Durante años, el misterio desconcertó a los científicos. La mayoría de los tractos digestivos animales tienen sección transversal circular, lo que tiende a producir, bueno, las formas que uno esperaría. Pero los wombats tienen un intestino de diez metros con dos regiones rígidas que se contraen de manera desigual, creando cuatro paneles aplanados que moldean gradualmente sus desechos en una maravilla geométrica. Piénselo como la máquina de pasta de la naturaleza, pero para la ciencia.

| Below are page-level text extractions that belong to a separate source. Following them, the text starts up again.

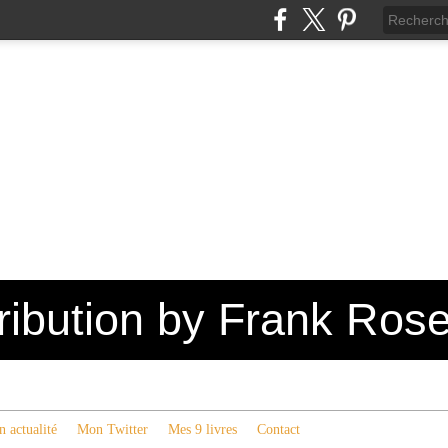
tribution by Frank Ros
 actualité
Mon Twitter
Mes 9 livres
Contact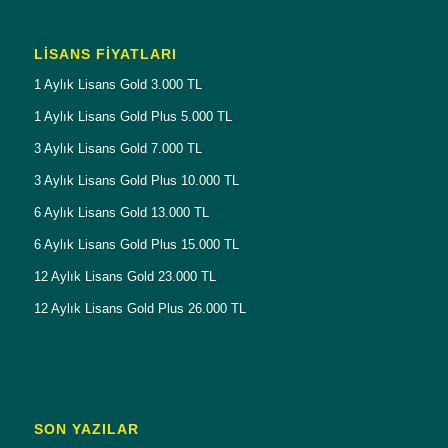
LISANS FIYATLARI
1 Aylık Lisans Gold 3.000 TL
1 Aylık Lisans Gold Plus 5.000 TL
3 Aylık Lisans Gold 7.000 TL
3 Aylık Lisans Gold Plus 10.000 TL
6 Aylık Lisans Gold 13.000 TL
6 Aylık Lisans Gold Plus 15.000 TL
12 Aylık Lisans Gold 23.000 TL
12 Aylık Lisans Gold Plus 26.000 TL
SON YAZILAR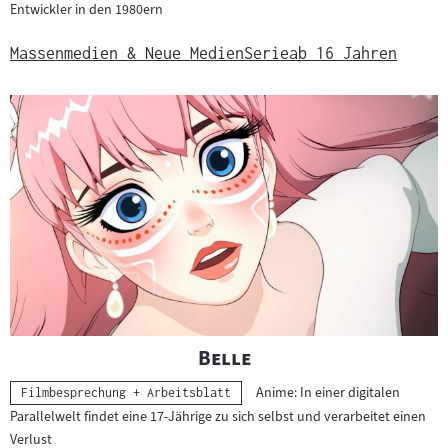
Entwickler in den 1980ern
Massenmedien & Neue Medien
Serie
ab 16 Jahren
"
"
Belle
Anime: In einer digitalen
Kategorie:
Filmbesprechung + Arbeitsblatt
Parallelwelt findet eine 17-Jährige zu sich selbst und verarbeitet einen
Verlust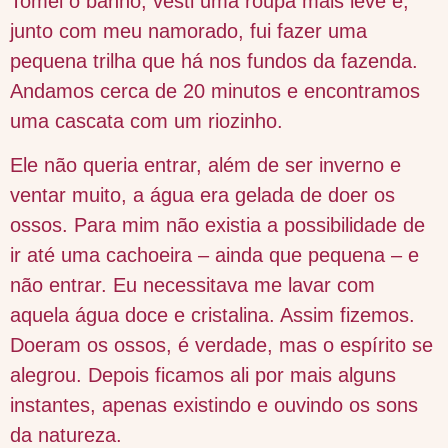
Tomei o banho, vesti uma roupa mais leve e,
junto com meu namorado, fui fazer uma
pequena trilha que há nos fundos da fazenda.
Andamos cerca de 20 minutos e encontramos
uma cascata com um riozinho.
Ele não queria entrar, além de ser inverno e
ventar muito, a água era gelada de doer os
ossos. Para mim não existia a possibilidade de
ir até uma cachoeira – ainda que pequena – e
não entrar. Eu necessitava me lavar com
aquela água doce e cristalina. Assim fizemos.
Doeram os ossos, é verdade, mas o espírito se
alegrou. Depois ficamos ali por mais alguns
instantes, apenas existindo e ouvindo os sons
da natureza.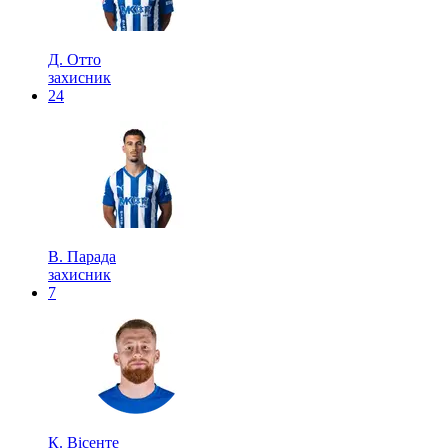
Д. Отто
захисник
24
В. Парада
захисник
7
К. Вісенте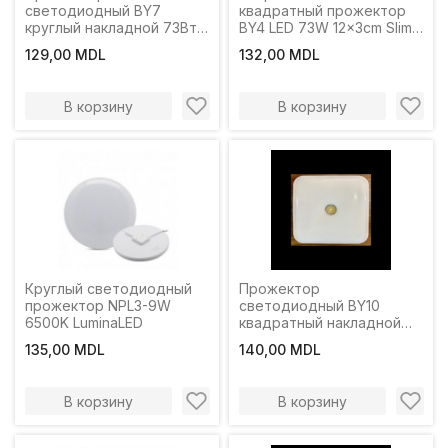
светодиодный BY7
квадратный прожектор
круглый накладной 73Вт
BY4 LED 73W 12x3cm Slim
12х3см 6500К LuminaLED
6500K LuminaLED
129,00 MDL
132,00 MDL
В корзину
В корзину
Круглый светодиодный
Прожектор
прожектор NPL3-9W
светодиодный BY10
6500K LuminaLED
квадратный накладной
73Вт 12х3см 6500К
135,00 MDL
140,00 MDL
LuminaLED
В корзину
В корзину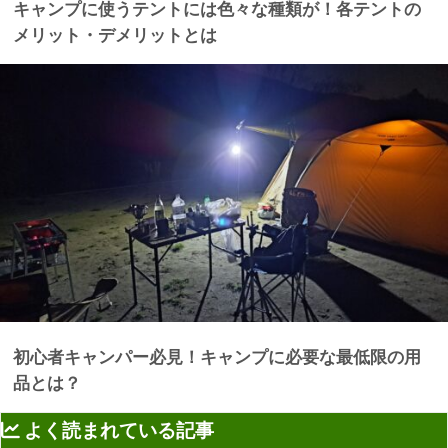
キャンプに使うテントには色々な種類が！各テントの
メリット・デメリットとは
初心者キャンパー必見！キャンプに必要な最低限の用
品とは？
よく読まれている記事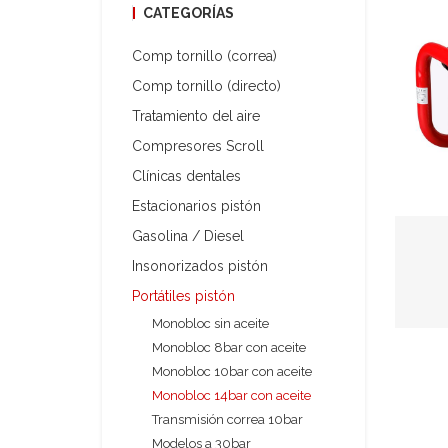
CATEGORÍAS
Comp tornillo (correa)
Comp tornillo (directo)
Tratamiento del aire
Compresores Scroll
Clínicas dentales
Estacionarios pistón
Gasolina / Diesel
Insonorizados pistón
Portátiles pistón
Monobloc sin aceite
Monobloc 8bar con aceite
Monobloc 10bar con aceite
Monobloc 14bar con aceite
Transmisión correa 10bar
Modelos a 30bar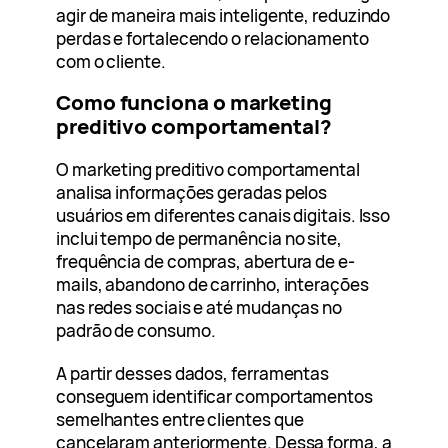
agir de maneira mais inteligente, reduzindo
perdas e fortalecendo o relacionamento
com o cliente.
Como funciona o marketing
preditivo comportamental?
O marketing preditivo comportamental
analisa informações geradas pelos
usuários em diferentes canais digitais. Isso
inclui tempo de permanência no site,
frequência de compras, abertura de e-
mails, abandono de carrinho, interações
nas redes sociais e até mudanças no
padrão de consumo.
A partir desses dados, ferramentas
conseguem identificar comportamentos
semelhantes entre clientes que
cancelaram anteriormente. Dessa forma, a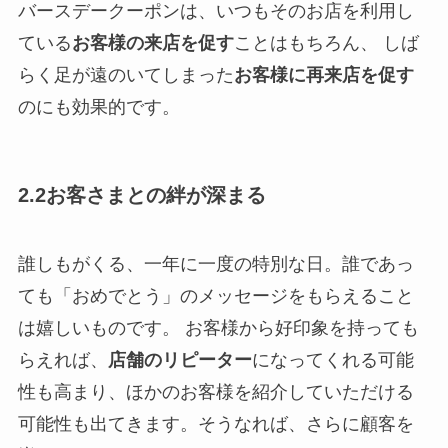
バースデークーポンは、いつもそのお店を利用し
ている
お客様の来店を促す
ことはもちろん、 しば
らく足が遠のいてしまった
お客様に再来店を促す
のにも効果的です。
2.2お客さまとの絆が深まる
誰しもがくる、一年に一度の特別な日。誰であっ
ても「おめでとう」のメッセージをもらえること
は嬉しいものです。 お客様から好印象を持っても
らえれば、
店舗のリピーター
になってくれる可能
性も高まり、ほかのお客様を紹介していただける
可能性も出てきます。そうなれば、さらに顧客を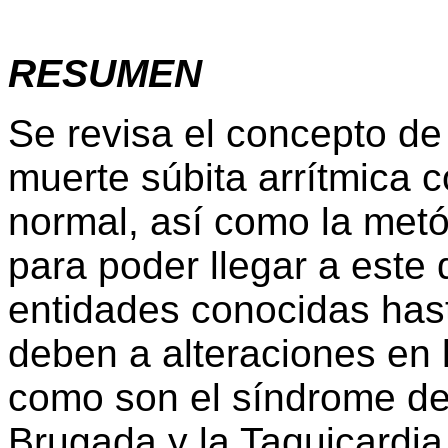
RESUMEN
Se revisa el concepto de
muerte súbita arrítmica 
normal, así como la met
para poder llegar a este 
entidades conocidas has
deben a alteraciones en 
como son el síndrome de
Brugada y la Taquicardia 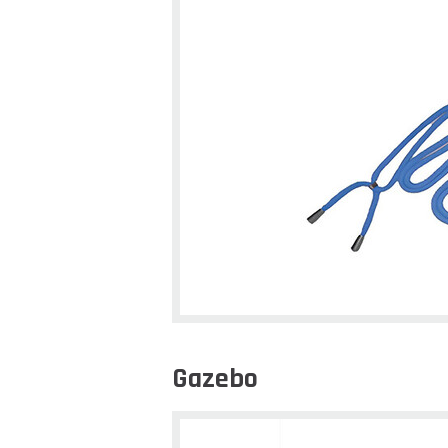
Gazebo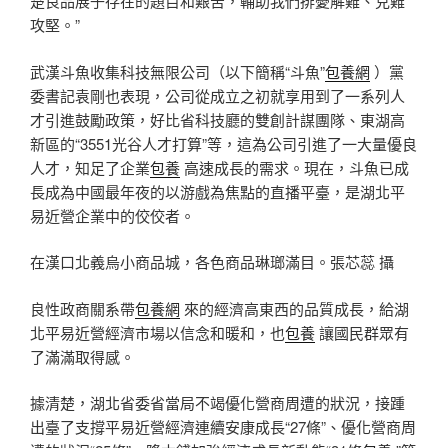
楚良品展子存在的題目和艱苦，輔助我們排憂解難、克難
攻堅。”
武漢斗魚收集科技無限公司（以下簡稱“斗魚”
包養網
）黨
委書記袁剛也表現，公司從成立之初就享用到了一系列人
才引進鼓勵政策，好比省科技廳的雙創計謀團隊、東湖高
新區的“3551光谷人才打算”等，這為公司引進了一大量優良
人才，知足了企業
包養
高速成長的需求。現在，斗魚已成
長成為中國最年夜的以游戲為焦點的直播平臺，是湖北平
易近營企業中的佼佼者。
在漢口北義烏小商品城，各色商品琳瑯滿目。張芯蕊 攝
良性政商關系帶
包養網
來的經濟高東西的品質成長，給湖
北平易近營經濟市場以信念和暖和，也
包養
讓國民群眾有
了滿滿取得感。
據清楚，湖北省委省當局不竭優化營商周遭的狀況，接踵
出臺了支撐平易近營經濟連續安康成長“27條”、優化營商周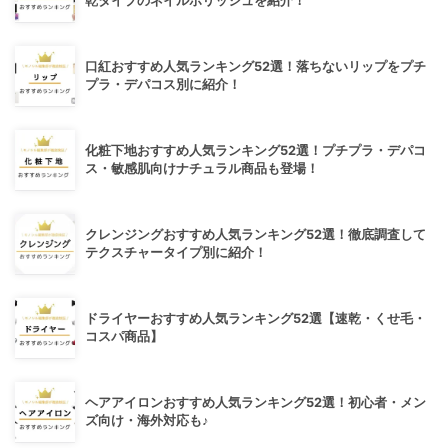
乾タイプのネイルポリッシュを紹介！
口紅おすすめ人気ランキング52選！落ちないリップをプチ
プラ・デパコス別に紹介！
化粧下地おすすめ人気ランキング52選！プチプラ・デパコ
ス・敏感肌向けナチュラル商品も登場！
クレンジングおすすめ人気ランキング52選！徹底調査して
テクスチャータイプ別に紹介！
ドライヤーおすすめ人気ランキング52選【速乾・くせ毛・
コスパ商品】
ヘアアイロンおすすめ人気ランキング52選！初心者・メン
ズ向け・海外対応も♪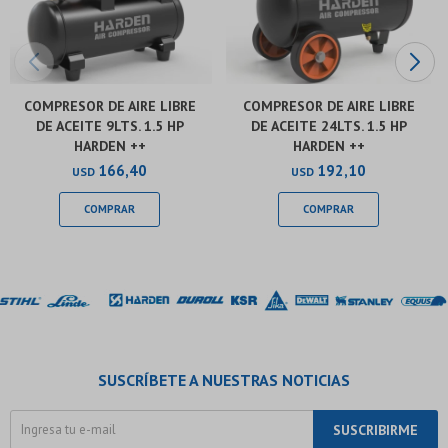
COMPRESOR DE AIRE LIBRE
COMPRESOR DE AIRE LIBRE
DE ACEITE 9LTS. 1.5 HP
DE ACEITE 24LTS. 1.5 HP
HARDEN ++
HARDEN ++
166,40
192,10
USD
USD
SUSCRÍBETE A NUESTRAS NOTICIAS
SUSCRIBIRME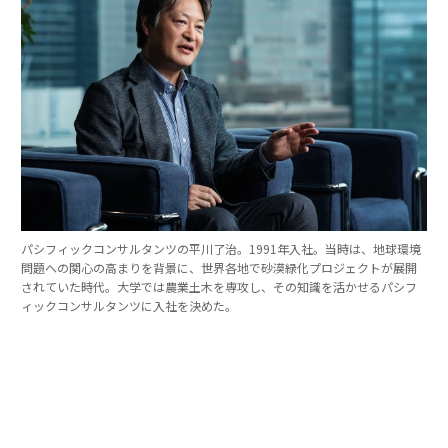
パシフィックコンサルタンツの平川了治。1991年入社。当時は、地球環境
問題への関心の高まりを背景に、世界各地で砂漠緑化プロジェクトが展開
されていた時代。大学では農業土木を専攻し、その知識を活かせるパシフ
ィックコンサルタンツに入社を決めた。
「防災は10点ずつを積み重ねる」。技師長の原
点
これほど広いビジョンを語れる平川とは、いったいどん
な人物なのか。そのキャリアをたどると、日本の防災史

El motivo es igualmente fascinante. Los wombats utilizan sus excrementos para comunicarse: marcar territorio, señalar su presencia y dejar pequeñas tarjetas de visita olorosas en rocas y troncos. Los depósitos cúbicos tienen mucho menos probabilidad de rodar. Una pelota redonda cae de un tronco con la primera brisa; un cubo simplemente se queda ahí, transmitiendo su mensaje con tranquila dignidad.
Investigadores de la Universidad de Tasmania y el Instituto de Tecnología de Georgia publicaron un estudio al respecto en 2018, con análisis del tracto digestivo y — sí — mediciones reales de la geometría de los excrementos. Ganó un Premio Ig Nobel, el galardón que celebra la ciencia que primero te hace reír y luego te hace pensar. En algún lugar del outback australiano, un wombat camina sin saber que cambió la forma en que los ingenieros piensan sobre la fabricación de formas blandas cúbicas. Un auténtico superdotado.